Problem requirements: An unchanged copy of each entry below is needed; keep the pictures out of it.

Record excerpts:
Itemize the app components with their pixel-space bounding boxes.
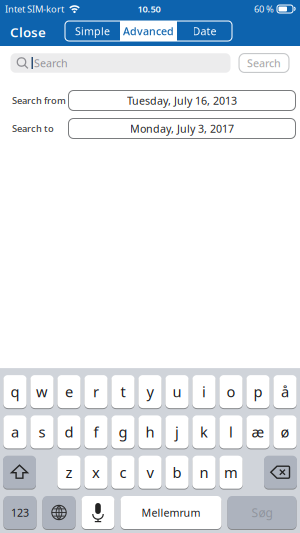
button[interactable]: s	[30, 415, 54, 449]
button[interactable]: y	[138, 375, 162, 409]
button[interactable]: Shift	[3, 455, 36, 489]
button[interactable]: d	[57, 415, 81, 449]
staticText: Search	[34, 56, 68, 70]
button[interactable]: Søg	[228, 496, 296, 530]
button[interactable]: p	[246, 375, 270, 409]
button[interactable]: u	[165, 375, 189, 409]
button[interactable]: o	[219, 375, 243, 409]
button[interactable]: æ	[246, 415, 270, 449]
button[interactable]: ø	[273, 415, 297, 449]
staticText: Date	[192, 24, 216, 38]
staticText: Search from	[12, 94, 66, 107]
staticText: 60 %	[254, 3, 274, 15]
button[interactable]: Monday, July 3, 2017	[68, 118, 296, 139]
staticText: a	[11, 422, 19, 442]
button[interactable]: Delete	[264, 455, 297, 489]
button[interactable]: 123	[4, 496, 36, 530]
button[interactable]: f	[84, 415, 108, 449]
button[interactable]: g	[111, 415, 135, 449]
staticText: m	[224, 462, 238, 482]
staticText: Monday, July 3, 2017	[130, 121, 234, 136]
staticText: d	[64, 422, 74, 442]
button[interactable]: Tuesday, July 16, 2013	[68, 90, 296, 111]
button[interactable]: m	[219, 455, 243, 489]
button[interactable]: Date	[177, 21, 232, 41]
button[interactable]: k	[192, 415, 216, 449]
staticText: Simple	[75, 24, 110, 38]
staticText: Mellemrum	[142, 505, 200, 520]
staticText: Close	[10, 23, 46, 41]
staticText: g	[118, 422, 128, 442]
staticText: r	[93, 382, 99, 401]
button[interactable]: e	[57, 375, 81, 409]
button[interactable]: h	[138, 415, 162, 449]
button[interactable]: Search	[238, 53, 290, 73]
button[interactable]: b	[165, 455, 189, 489]
staticText: u	[172, 382, 182, 401]
button[interactable]: å	[273, 375, 297, 409]
button[interactable]: Search	[10, 53, 230, 73]
staticText: Advanced	[123, 24, 174, 38]
button[interactable]: a	[3, 415, 27, 449]
staticText: o	[226, 382, 236, 401]
staticText: h	[146, 422, 154, 442]
staticText: Search to	[12, 122, 54, 135]
staticText: v	[146, 462, 154, 482]
staticText: x	[92, 462, 100, 482]
staticText: w	[36, 382, 48, 401]
button[interactable]: i	[192, 375, 216, 409]
staticText: f	[94, 422, 98, 442]
button[interactable]: t	[111, 375, 135, 409]
staticText: Intet SIM-kort	[5, 3, 64, 15]
staticText: 10.50	[138, 3, 160, 15]
button[interactable]: z	[57, 455, 81, 489]
staticText: 123	[11, 505, 29, 520]
button[interactable]: Next keyboard	[42, 496, 76, 530]
staticText: e	[65, 382, 73, 401]
button[interactable]: Close	[0, 23, 46, 41]
staticText: Search	[247, 56, 281, 70]
staticText: å	[281, 382, 289, 401]
staticText: l	[229, 422, 233, 442]
button[interactable]: q	[3, 375, 27, 409]
button[interactable]: x	[84, 455, 108, 489]
button[interactable]: l	[219, 415, 243, 449]
button[interactable]: Advanced	[121, 21, 176, 41]
staticText: i	[202, 382, 206, 401]
button[interactable]: Mellemrum	[120, 496, 222, 530]
button[interactable]: Dictate	[82, 496, 114, 530]
staticText: z	[66, 462, 72, 482]
button[interactable]: v	[138, 455, 162, 489]
button[interactable]: w	[30, 375, 54, 409]
staticText: s	[38, 422, 46, 442]
staticText: y	[146, 382, 154, 401]
staticText: Tuesday, July 16, 2013	[127, 93, 237, 108]
staticText: n	[200, 462, 208, 482]
staticText: j	[175, 422, 179, 442]
button[interactable]: j	[165, 415, 189, 449]
staticText: k	[200, 422, 208, 442]
button[interactable]: Simple	[65, 21, 120, 41]
staticText: Søg	[252, 504, 272, 520]
staticText: p	[254, 382, 262, 401]
staticText: ø	[280, 422, 290, 442]
button[interactable]: c	[111, 455, 135, 489]
staticText: q	[10, 382, 20, 401]
staticText: b	[172, 462, 182, 482]
staticText: t	[120, 382, 126, 401]
button[interactable]: n	[192, 455, 216, 489]
button[interactable]: r	[84, 375, 108, 409]
staticText: æ	[252, 422, 264, 442]
staticText: c	[120, 462, 126, 482]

Your response:
Itemize the app components with their pixel-space bounding boxes.
button[interactable]: s	[30, 415, 54, 449]
button[interactable]: y	[138, 375, 162, 409]
button[interactable]: Shift	[3, 455, 36, 489]
button[interactable]: d	[57, 415, 81, 449]
staticText: Search	[34, 56, 68, 70]
button[interactable]: Søg	[228, 496, 296, 530]
button[interactable]: p	[246, 375, 270, 409]
button[interactable]: u	[165, 375, 189, 409]
button[interactable]: o	[219, 375, 243, 409]
button[interactable]: æ	[246, 415, 270, 449]
button[interactable]: ø	[273, 415, 297, 449]
staticText: Date	[192, 24, 216, 38]
staticText: Search from	[12, 94, 66, 107]
staticText: 60 %	[254, 3, 274, 15]
button[interactable]: Monday, July 3, 2017	[68, 118, 296, 139]
staticText: a	[11, 422, 19, 442]
button[interactable]: Delete	[264, 455, 297, 489]
button[interactable]: 123	[4, 496, 36, 530]
button[interactable]: f	[84, 415, 108, 449]
button[interactable]: g	[111, 415, 135, 449]
staticText: m	[224, 462, 238, 482]
staticText: Monday, July 3, 2017	[130, 121, 234, 136]
staticText: d	[64, 422, 74, 442]
button[interactable]: Tuesday, July 16, 2013	[68, 90, 296, 111]
button[interactable]: m	[219, 455, 243, 489]
button[interactable]: Date	[177, 21, 232, 41]
button[interactable]: k	[192, 415, 216, 449]
staticText: Simple	[75, 24, 110, 38]
staticText: Mellemrum	[142, 505, 200, 520]
staticText: Close	[10, 23, 46, 41]
staticText: g	[118, 422, 128, 442]
staticText: r	[93, 382, 99, 401]
button[interactable]: e	[57, 375, 81, 409]
button[interactable]: h	[138, 415, 162, 449]
button[interactable]: Search	[238, 53, 290, 73]
button[interactable]: b	[165, 455, 189, 489]
staticText: u	[172, 382, 182, 401]
button[interactable]: å	[273, 375, 297, 409]
button[interactable]: Search	[10, 53, 230, 73]
staticText: Advanced	[123, 24, 174, 38]
button[interactable]: a	[3, 415, 27, 449]
staticText: o	[226, 382, 236, 401]
staticText: h	[146, 422, 154, 442]
staticText: Search to	[12, 122, 54, 135]
staticText: v	[146, 462, 154, 482]
staticText: x	[92, 462, 100, 482]
staticText: w	[36, 382, 48, 401]
button[interactable]: i	[192, 375, 216, 409]
staticText: f	[94, 422, 98, 442]
button[interactable]: t	[111, 375, 135, 409]
staticText: Intet SIM-kort	[5, 3, 64, 15]
staticText: 10.50	[138, 3, 160, 15]
button[interactable]: z	[57, 455, 81, 489]
staticText: 123	[11, 505, 29, 520]
button[interactable]: Next keyboard	[42, 496, 76, 530]
staticText: e	[65, 382, 73, 401]
button[interactable]: Close	[0, 23, 46, 41]
staticText: Search	[247, 56, 281, 70]
staticText: å	[281, 382, 289, 401]
staticText: l	[229, 422, 233, 442]
button[interactable]: q	[3, 375, 27, 409]
button[interactable]: x	[84, 455, 108, 489]
button[interactable]: l	[219, 415, 243, 449]
button[interactable]: Advanced	[121, 21, 176, 41]
staticText: i	[202, 382, 206, 401]
button[interactable]: Mellemrum	[120, 496, 222, 530]
button[interactable]: Dictate	[82, 496, 114, 530]
staticText: z	[66, 462, 72, 482]
button[interactable]: v	[138, 455, 162, 489]
button[interactable]: w	[30, 375, 54, 409]
staticText: s	[38, 422, 46, 442]
staticText: y	[146, 382, 154, 401]
staticText: Tuesday, July 16, 2013	[127, 93, 237, 108]
staticText: n	[200, 462, 208, 482]
staticText: j	[175, 422, 179, 442]
button[interactable]: j	[165, 415, 189, 449]
staticText: k	[200, 422, 208, 442]
button[interactable]: Simple	[65, 21, 120, 41]
staticText: Søg	[252, 504, 272, 520]
staticText: p	[254, 382, 262, 401]
staticText: ø	[280, 422, 290, 442]
button[interactable]: c	[111, 455, 135, 489]
staticText: q	[10, 382, 20, 401]
staticText: b	[172, 462, 182, 482]
staticText: t	[120, 382, 126, 401]
button[interactable]: n	[192, 455, 216, 489]
button[interactable]: r	[84, 375, 108, 409]
staticText: æ	[252, 422, 264, 442]
staticText: c	[120, 462, 126, 482]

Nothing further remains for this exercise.